Escuchar con atención y ofrecer apego
Lo primero es escuchar. Si la víctima tiene tanta confianza en nosotros como para contarnos esto, no debemos decirle “de todo se sale” o “eso ya quedó atrás”, ni tampoco introducir puntos de cuestionamiento o culpabilización. Toca escuchar con calma, sin juzgar ni tratar de solucionarle las cosas ni decirle “sé cómo te sientes” (porque no es así, solo nos lo podemos imaginar de lejos). Darle todo el apoyo que podamos, sin fisuras, favorece que reciba apoyo social y legal, que normalice sus actividades, que no haga de ese recuerdo el centro de su vida, pero respetando su propio ritmo.

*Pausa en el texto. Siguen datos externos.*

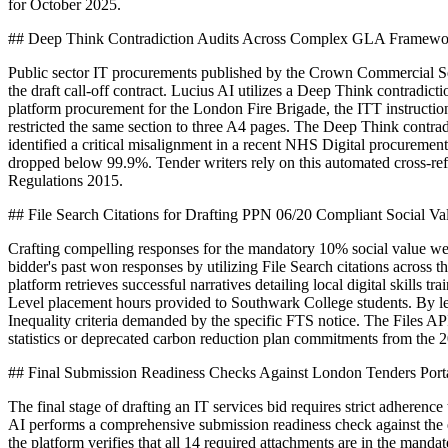
for October 2025.
## Deep Think Contradiction Audits Across Complex GLA Framewo
Public sector IT procurements published by the Crown Commercial Servi
the draft call-off contract. Lucius AI utilizes a Deep Think contradi
platform procurement for the London Fire Brigade, the ITT instructi
restricted the same section to three A4 pages. The Deep Think contradic
identified a critical misalignment in a recent NHS Digital procuremen
dropped below 99.9%. Tender writers rely on this automated cross-refer
Regulations 2015.
## File Search Citations for Drafting PPN 06/20 Compliant Social V
Crafting compelling responses for the mandatory 10% social value wei
bidder's past won responses by utilizing File Search citations across t
platform retrieves successful narratives detailing local digital skills t
Level placement hours provided to Southwark College students. By le
Inequality criteria demanded by the specific FTS notice. The Files AP
statistics or deprecated carbon reduction plan commitments from the 
## Final Submission Readiness Checks Against London Tenders Port
The final stage of drafting an IT services bid requires strict adheren
AI performs a comprehensive submission readiness check against the
the platform verifies that all 14 required attachments are in the man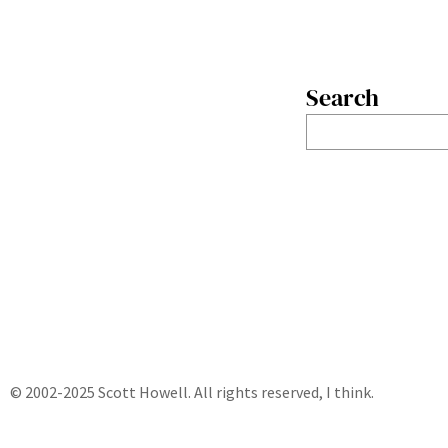
Search
S
e
a
r
c
h
© 2002-2025 Scott Howell. All rights reserved, I think.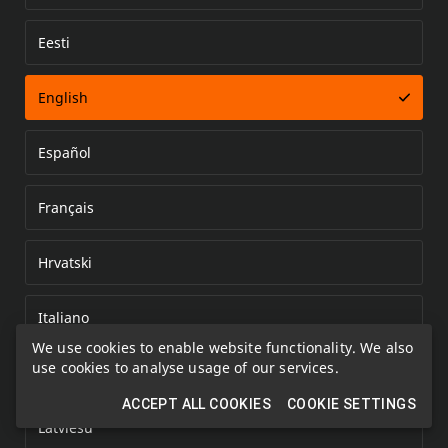
Eesti
Error loading document
English
Español
Français
Hrvatski
Italiano
We use cookies to enable website functionality. We also
use cookies to analyse usage of our services.
Kazakh
ACCEPT ALL COOKIES
COOKIE SETTINGS
Latviešu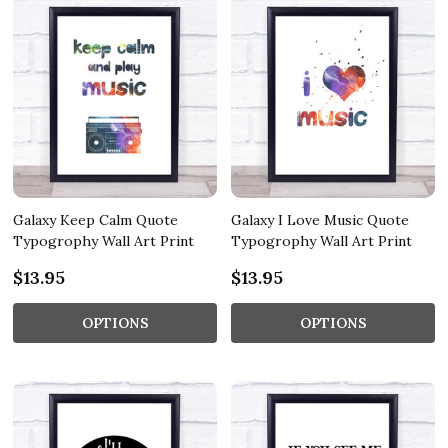
Galaxy Keep Calm Quote
Galaxy I Love Music Quote
Typogrophy Wall Art Print
Typogrophy Wall Art Print
$13.95
$13.95
OPTIONS
OPTIONS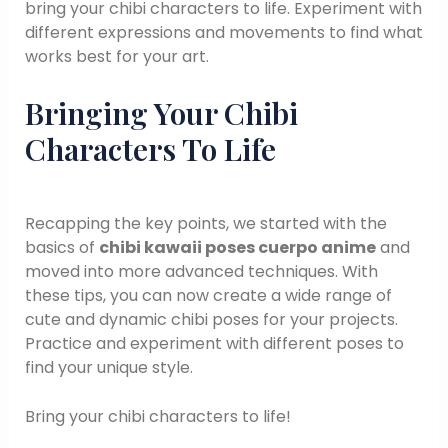
bring your chibi characters to life. Experiment with
different expressions and movements to find what
works best for your art.
Bringing Your Chibi
Characters To Life
Recapping the key points, we started with the
basics of
chibi kawaii poses cuerpo anime
and
moved into more advanced techniques. With
these tips, you can now create a wide range of
cute and dynamic chibi poses for your projects.
Practice and experiment with different poses to
find your unique style.
Bring your chibi characters to life!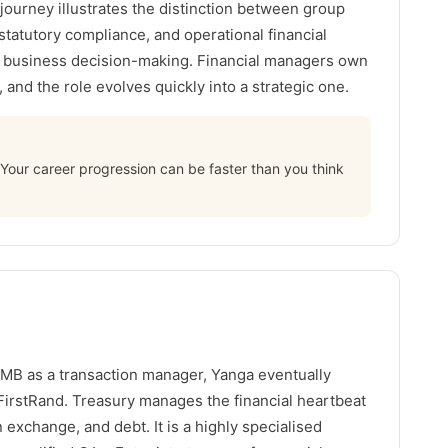
 journey illustrates the distinction between group
 statutory compliance, and operational financial
f business decision-making. Financial managers own
and the role evolves quickly into a strategic one.
s. Your career progression can be faster than you think
MB as a transaction manager, Yanga eventually
FirstRand. Treasury manages the financial heartbeat
gn exchange, and debt. It is a highly specialised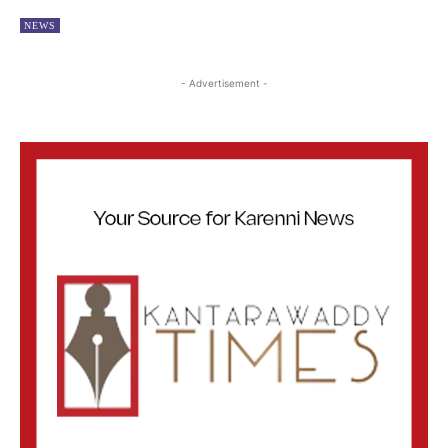
NEWS
- Advertisement -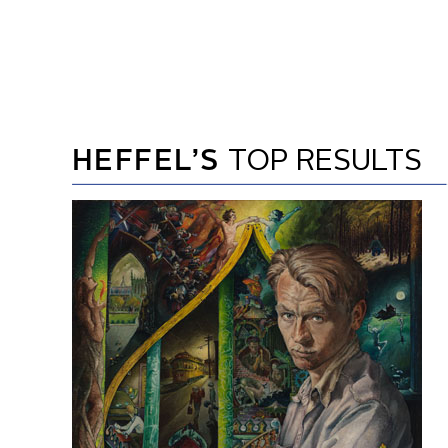
HEFFEL’S
TOP RESULTS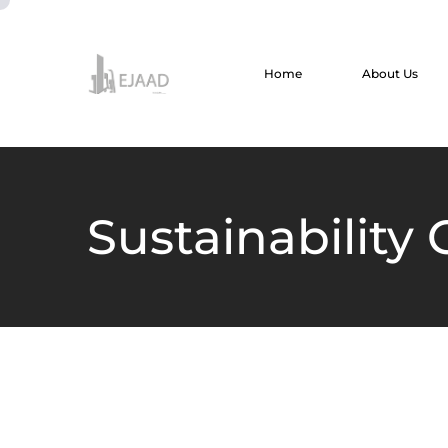
Home
About Us
Sustainability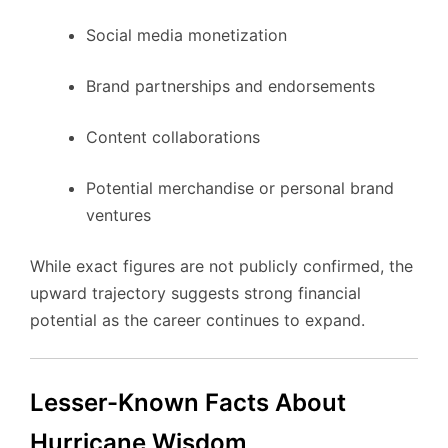
Social media monetization
Brand partnerships and endorsements
Content collaborations
Potential merchandise or personal brand
ventures
While exact figures are not publicly confirmed, the
upward trajectory suggests strong financial
potential as the career continues to expand.
Lesser-Known Facts About
Hurricane Wisdom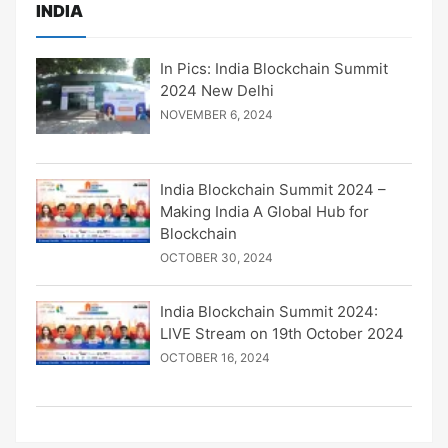
INDIA
In Pics: India Blockchain Summit
2024 New Delhi
NOVEMBER 6, 2024
India Blockchain Summit 2024 –
Making India A Global Hub for
Blockchain
OCTOBER 30, 2024
India Blockchain Summit 2024:
LIVE Stream on 19th October 2024
OCTOBER 16, 2024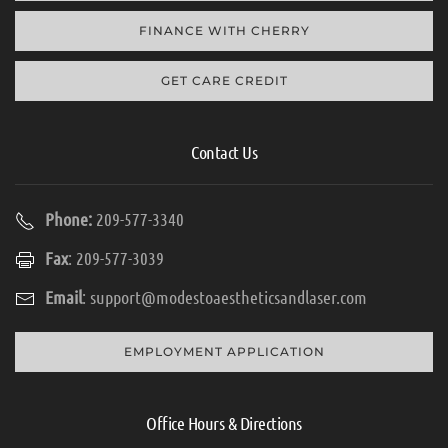
FINANCE WITH CHERRY
GET CARE CREDIT
Contact Us
Phone:
209-577-3340
Fax
: 209-577-3039
Email
:
support@modestoaestheticsandlaser.com
EMPLOYMENT APPLICATION
Office Hours & Directions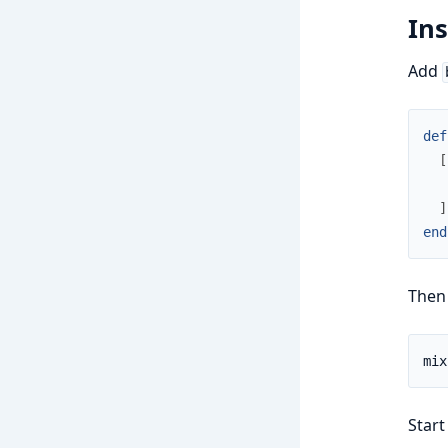
Ins
Add
def
[
]
end
Then
Start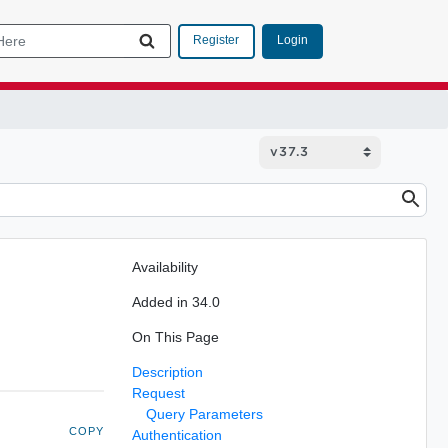
Login
Register
Availability
Added in 34.0
On This Page
Description
Request
Query Parameters
COPY
Authentication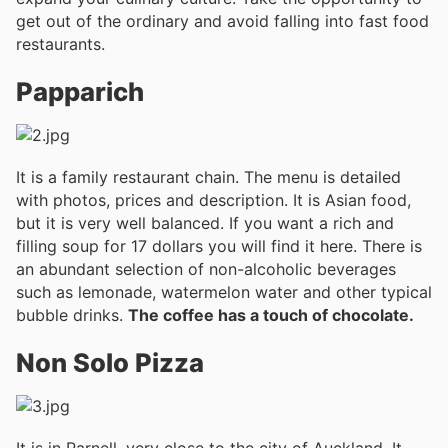
get out of the ordinary and avoid falling into fast food
restaurants.
Papparich
It is a family restaurant chain. The menu is detailed
with photos, prices and description. It is Asian food,
but it is very well balanced. If you want a rich and
filling soup for 17 dollars you will find it here. There is
an abundant selection of non-alcoholic beverages
such as lemonade, watermelon water and other typical
bubble drinks.
The coffee has a touch of chocolate.
Non Solo Pizza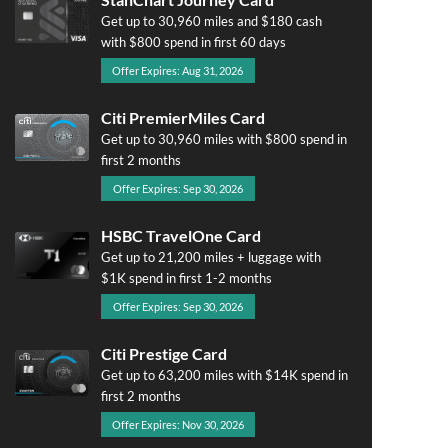
Get up to 30,960 miles and $180 cash
with $800 spend in first 60 days
Offer Expires: Aug 31, 2026
Citi PremierMiles Card
Get up to 30,960 miles with $800 spend in
first 2 months
Offer Expires: Sep 30, 2026
HSBC TravelOne Card
Get up to 21,200 miles + luggage with
$1K spend in first 1-2 months
Offer Expires: Sep 30, 2026
Citi Prestige Card
Get up to 63,200 miles with $14K spend in
first 2 months
Offer Expires: Nov 30, 2026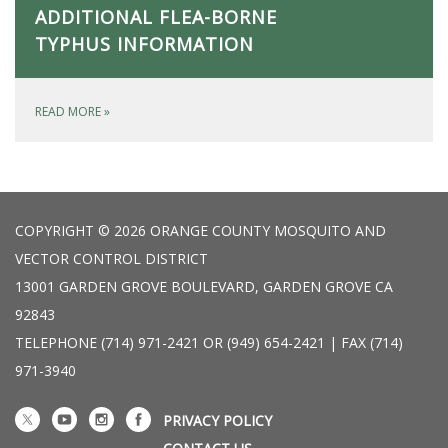
ADDITIONAL FLEA-BORNE
TYPHUS INFORMATION
READ MORE
»
COPYRIGHT © 2026 ORANGE COUNTY MOSQUITO AND
VECTOR CONTROL DISTRICT
13001 GARDEN GROVE BOULEVARD, GARDEN GROVE CA
92843
TELEPHONE
(714) 971-2421 OR (949) 654-2421 | FAX (714)
971-3940
PRIVACY POLICY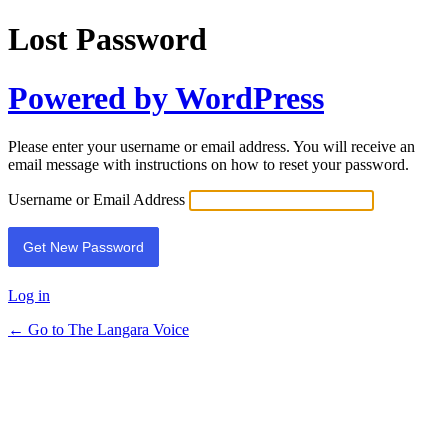
Lost Password
Powered by WordPress
Please enter your username or email address. You will receive an
email message with instructions on how to reset your password.
Username or Email Address
Log in
← Go to The Langara Voice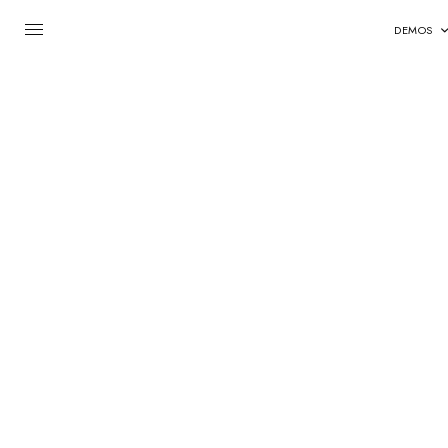
DEMOS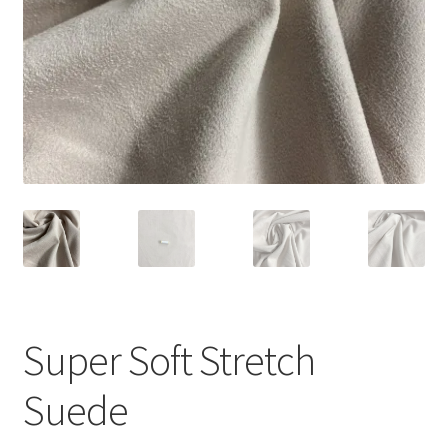
Super Soft Stretch
Suede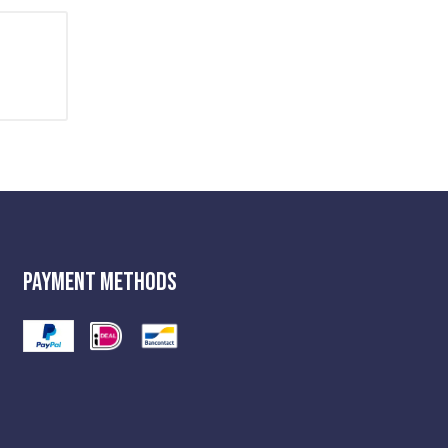
Payment Methods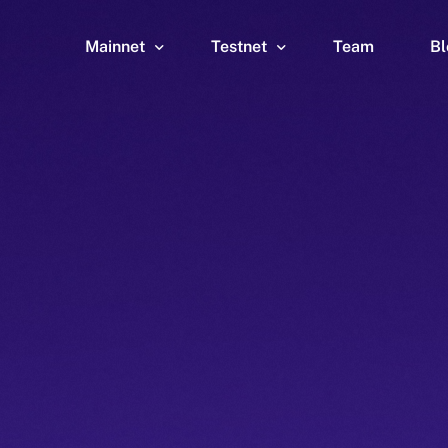
Mainnet
Testnet
Team
Bl
Wallet
Wallet
Explorer
Explorer
Brid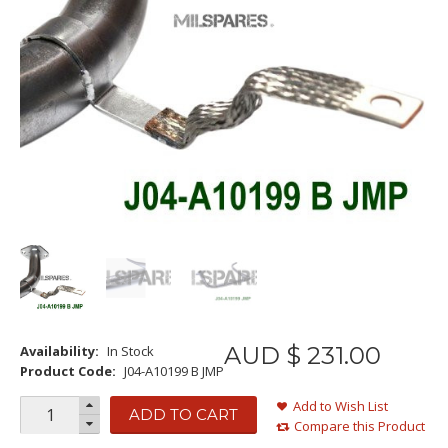
AUD $
231
.
00
Availability:
In Stock
Product Code:
J04-A10199 B JMP
Add to Wish List
ADD TO CART
Compare this Product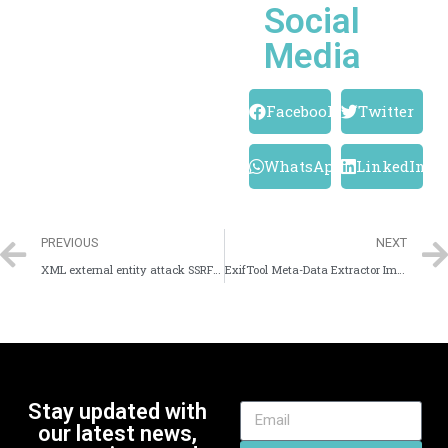
Social
Media
Facebook
Twitter
WhatsApp
LinkedIn
PREVIOUS
NEXT
XML external entity attack SSRF With XXE
ExifTool Meta-Data Extractor Image Forensics Tool
Stay updated with
our latest news,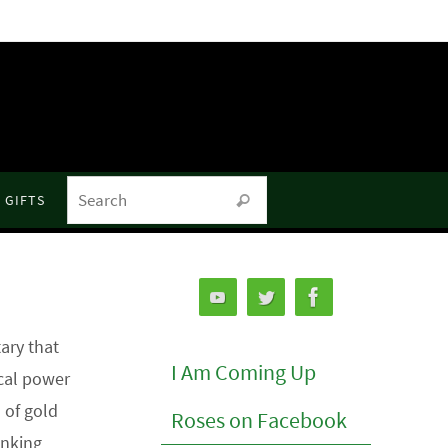
Search for:
GIFTS
Search
ry that
I Am Coming Up
ical power
 of gold
Roses on Facebook
anking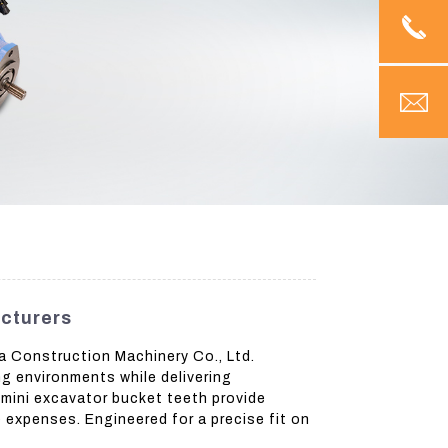
cturers
a Construction Machinery Co., Ltd.
ng environments while delivering
mini excavator bucket teeth provide
 expenses. Engineered for a precise fit on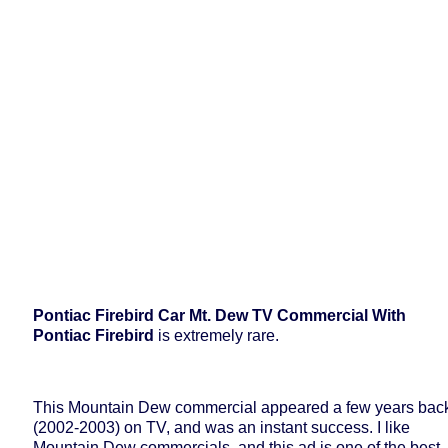
Pontiac Firebird Car Mt. Dew TV Commercial With
Pontiac Firebird
is extremely rare.
This Mountain Dew commercial appeared a few years bac
(2002-2003) on TV, and was an instant success. I like
Mountain Dew commercials, and this ad is one of the best.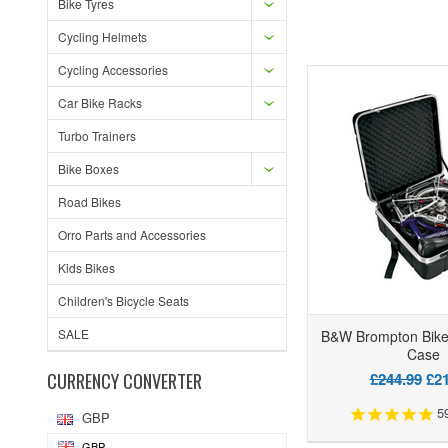
Bike Tyres
Cycling Helmets
Cycling Accessories
Car Bike Racks
Turbo Trainers
Bike Boxes
Road Bikes
Orro Parts and Accessories
Kids Bikes
Children's Bicycle Seats
SALE
B&W Brompton Bike
Case
CURRENCY CONVERTER
£244.99
£21
5
GBP
GBP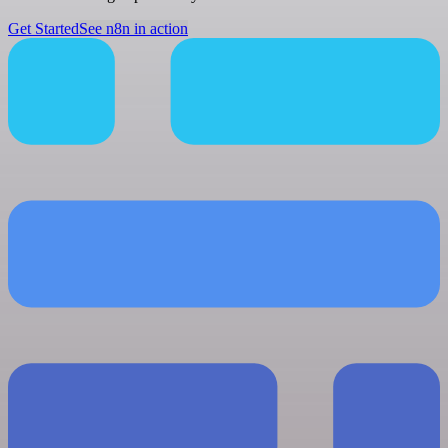
Get Started
See n8n in action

Sin alarmarnos, al observar su comportamiento, es posible que aparezcan síntomas o conductas autolesivas. Entonces, si lo requiere, podemos ofrecerle ayuda profesional. Hay terapias psicológicas como la cognitivo-conductual o el EMDR (terapia de desensibilización y reprocesamiento por movimientos oculares) que han demostrado eficacia. A veces, un fármaco puede aliviar mucho el tormento. Darle seguridad, apego seguro —no intermitente—, genera un espacio de diálogo para que comparta su experiencia y, ojalá, su historia de superación.

El psicólogo Georges Politzer recomendaba a los estudiosos de la mente que “lean ficción, donde los dramas biográficos fluyen, antes de enfrentar monografías científicas que los congelan”. Pensé en ello leyendo la maravillosa novela En la boca del lobo, de Elvira Lindo, en la que fluye una niña de once años llamada Julieta, que no colabora, que encuentra dolor y paz produciéndose lesiones, que se disocia y no sabe a veces quién es quién, que vive en la vergüenza perpetua y tiene un pasado secreto. Afortunadamente, encuentra a alguien que la escucha con atención y le da un lugar en el mundo. Es un ejemplo de cómo la buena literatura puede retratar la psicología humana y trascenderla.